Despite the enormity of the jump from nano- to microscale,
the research team believes they can devise even larger fibers. The next step,
Montclare says, is developing proteins that can assemble on the milliscale,
creating fibers large enough to see with the naked eye. “It’s even possible to
imagine generating hair out of self-assembly,” she says.
Researchers from three institutions collaborated on this
work. In addition to Montclare, NYU School of Engineering doctoral candidate
Jasmin Hume, graduate student Rudy Jacquet, and undergraduate student Jennifer
Sun co-authored the paper. Richard Bonneau, an associate
professor in NYU's Department of Biology and a member of the computer science
faculty at NYU's Courant Institute of Mathematical Sciences, and postdoctoral
scholar P. Douglas
Renfrew also contributed, along with M. Lane Gilchrist, associate professor of
chemical engineering at City College of New York and master’s degree student Jesse A. Martin, also from City College.
Their work was supported by the Army Research Office and the National Science
Foundation.
The full study, “Engineered Coiled-Coil Protein
Microfibers,” is available at http://pubs.acs.org/doi/pdf/10.1021/bm5004948).

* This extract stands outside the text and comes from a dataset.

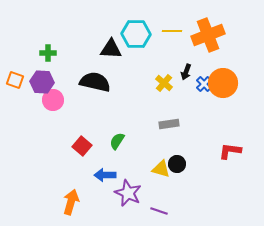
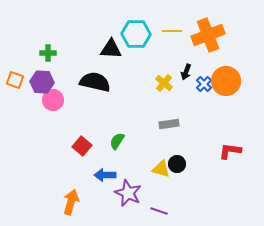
orange circle: moved 3 px right, 2 px up
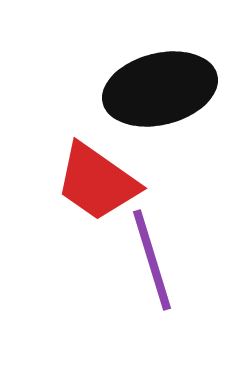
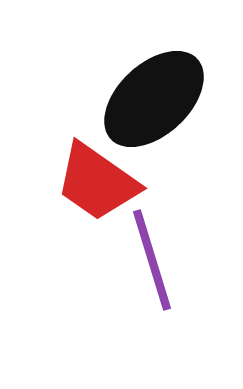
black ellipse: moved 6 px left, 10 px down; rotated 29 degrees counterclockwise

The NYU Polytechnic School of Engineering
dates to 1854, when the NYU School of Civil Engineering and Architecture as
well as the Brooklyn Collegiate and Polytechnic Institute (widely known as
Brooklyn Poly) were founded. Their successor institutions merged in January
2014 to create a comprehensive school of education and research in engineering
and applied sciences, rooted in a tradition of invention, innovation and
entrepreneurship. In addition to programs at its main campus in downtown
Brooklyn, it is closely connected to engineering programs in NYU Abu Dhabi and
NYU Shanghai, and it operates business incubators in downtown Manhattan and Brooklyn.